# What you need to do
The required output is the lines below from the line containing "Forte Classic 33 класс 8мм" to the line containing "content/uploads/2025/10/Trsic2025_Raspored_po_d", inclusive, retyped exactly. No other lines belong in it.

# Record extracts
--------------------------------

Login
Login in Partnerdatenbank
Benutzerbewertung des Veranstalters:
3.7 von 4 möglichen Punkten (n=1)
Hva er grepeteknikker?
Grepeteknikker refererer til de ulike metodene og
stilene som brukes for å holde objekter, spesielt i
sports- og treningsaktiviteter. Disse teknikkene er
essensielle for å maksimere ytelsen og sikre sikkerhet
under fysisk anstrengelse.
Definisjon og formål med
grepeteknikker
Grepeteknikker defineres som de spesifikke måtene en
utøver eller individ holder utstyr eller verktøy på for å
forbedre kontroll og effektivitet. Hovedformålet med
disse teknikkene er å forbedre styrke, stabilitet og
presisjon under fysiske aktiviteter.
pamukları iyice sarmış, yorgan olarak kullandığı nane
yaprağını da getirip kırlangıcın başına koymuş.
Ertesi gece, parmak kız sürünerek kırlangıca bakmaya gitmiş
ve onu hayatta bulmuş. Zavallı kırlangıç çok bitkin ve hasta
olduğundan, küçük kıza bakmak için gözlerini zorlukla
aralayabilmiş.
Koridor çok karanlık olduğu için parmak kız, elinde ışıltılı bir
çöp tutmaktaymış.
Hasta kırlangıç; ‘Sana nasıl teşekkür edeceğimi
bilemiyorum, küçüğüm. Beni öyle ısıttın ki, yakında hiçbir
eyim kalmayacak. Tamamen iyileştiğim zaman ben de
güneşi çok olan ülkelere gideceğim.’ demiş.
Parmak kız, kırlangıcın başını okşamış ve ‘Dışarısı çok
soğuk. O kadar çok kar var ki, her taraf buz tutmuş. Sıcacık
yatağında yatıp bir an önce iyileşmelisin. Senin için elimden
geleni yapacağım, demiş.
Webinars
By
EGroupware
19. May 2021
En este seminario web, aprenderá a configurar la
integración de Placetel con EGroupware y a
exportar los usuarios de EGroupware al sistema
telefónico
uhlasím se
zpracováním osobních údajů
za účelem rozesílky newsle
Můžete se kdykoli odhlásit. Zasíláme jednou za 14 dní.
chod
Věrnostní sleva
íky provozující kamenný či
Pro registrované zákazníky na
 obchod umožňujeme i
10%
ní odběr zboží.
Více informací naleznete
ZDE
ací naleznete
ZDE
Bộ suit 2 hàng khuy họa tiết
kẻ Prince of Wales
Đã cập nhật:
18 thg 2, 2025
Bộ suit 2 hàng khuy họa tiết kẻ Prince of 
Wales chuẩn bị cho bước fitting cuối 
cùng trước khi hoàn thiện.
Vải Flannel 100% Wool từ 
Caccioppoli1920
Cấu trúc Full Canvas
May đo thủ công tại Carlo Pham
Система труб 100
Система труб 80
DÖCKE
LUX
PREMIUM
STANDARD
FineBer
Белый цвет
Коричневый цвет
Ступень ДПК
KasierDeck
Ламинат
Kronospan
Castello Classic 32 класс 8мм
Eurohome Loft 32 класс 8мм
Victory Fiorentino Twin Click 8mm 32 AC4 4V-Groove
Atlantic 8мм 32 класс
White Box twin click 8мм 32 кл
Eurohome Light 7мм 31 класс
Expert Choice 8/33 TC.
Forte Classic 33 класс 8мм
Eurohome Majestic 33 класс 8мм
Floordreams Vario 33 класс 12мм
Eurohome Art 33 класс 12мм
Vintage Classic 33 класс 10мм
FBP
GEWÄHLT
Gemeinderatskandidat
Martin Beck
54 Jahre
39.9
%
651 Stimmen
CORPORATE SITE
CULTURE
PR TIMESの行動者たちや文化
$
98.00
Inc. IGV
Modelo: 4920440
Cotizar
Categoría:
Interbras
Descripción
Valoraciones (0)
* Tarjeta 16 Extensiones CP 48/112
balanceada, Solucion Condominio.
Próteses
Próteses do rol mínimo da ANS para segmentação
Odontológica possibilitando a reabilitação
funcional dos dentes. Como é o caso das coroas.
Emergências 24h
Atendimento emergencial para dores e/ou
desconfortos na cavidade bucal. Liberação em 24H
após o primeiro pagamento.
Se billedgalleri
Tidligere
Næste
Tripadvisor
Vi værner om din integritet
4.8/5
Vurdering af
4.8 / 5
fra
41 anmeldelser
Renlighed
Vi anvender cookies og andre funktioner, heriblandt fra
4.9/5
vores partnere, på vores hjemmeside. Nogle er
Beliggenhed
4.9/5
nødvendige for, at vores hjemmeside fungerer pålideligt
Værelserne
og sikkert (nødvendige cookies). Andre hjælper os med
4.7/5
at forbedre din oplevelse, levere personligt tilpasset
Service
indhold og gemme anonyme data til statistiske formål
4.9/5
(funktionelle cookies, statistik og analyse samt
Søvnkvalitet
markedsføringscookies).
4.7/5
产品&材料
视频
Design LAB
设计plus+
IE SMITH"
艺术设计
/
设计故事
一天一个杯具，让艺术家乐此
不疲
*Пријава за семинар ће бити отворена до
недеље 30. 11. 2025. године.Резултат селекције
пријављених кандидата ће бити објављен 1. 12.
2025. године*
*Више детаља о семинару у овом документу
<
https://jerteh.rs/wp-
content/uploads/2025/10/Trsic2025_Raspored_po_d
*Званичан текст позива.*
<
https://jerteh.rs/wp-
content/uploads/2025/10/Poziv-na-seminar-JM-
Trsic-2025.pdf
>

--------------------------------

# Worked solution
Forte Classic 33 класс 8мм
Eurohome Majestic 33 класс 8мм
Floordreams Vario 33 класс 12мм
Eurohome Art 33 класс 12мм
Vintage Classic 33 класс 10мм
FBP
GEWÄHLT
Gemeinderatskandidat
Martin Beck
54 Jahre
39.9
%
651 Stimmen
CORPORATE SITE
CULTURE
PR TIMESの行動者たちや文化
$
98.00
Inc. IGV
Modelo: 4920440
Cotizar
Categoría:
Interbras
Descripción
Valoraciones (0)
* Tarjeta 16 Extensiones CP 48/112
balanceada, Solucion Condominio.
Próteses
Próteses do rol mínimo da ANS para segmentação
Odontológica possibilitando a reabilitação
funcional dos dentes. Como é o caso das coroas.
Emergências 24h
Atendimento emergencial para dores e/ou
desconfortos na cavidade bucal. Liberação em 24H
após o primeiro pagamento.
Se billedgalleri
Tidligere
Næste
Tripadvisor
Vi værner om din integritet
4.8/5
Vurdering af
4.8 / 5
fra
41 anmeldelser
Renlighed
Vi anvender cookies og andre funktioner, heriblandt fra
4.9/5
vores partnere, på vores hjemmeside. Nogle er
Beliggenhed
4.9/5
nødvendige for, at vores hjemmeside fungerer pålideligt
Værelserne
og sikkert (nødvendige cookies). Andre hjælper os med
4.7/5
at forbedre din oplevelse, levere personligt tilpasset
Service
indhold og gemme anonyme data til statistiske formål
4.9/5
(funktionelle cookies, statistik og analyse samt
Søvnkvalitet
markedsføringscookies).
4.7/5
产品&材料
视频
Design LAB
设计plus+
IE SMITH"
艺术设计
/
设计故事
一天一个杯具，让艺术家乐此
不疲
*Пријава за семинар ће бити отворена до
недеље 30. 11. 2025. године.Резултат селекције
пријављених кандидата ће бити објављен 1. 12.
2025. године*
*Више детаља о семинару у овом документу
<
https://jerteh.rs/wp-
content/uploads/2025/10/Trsic2025_Raspored_po_d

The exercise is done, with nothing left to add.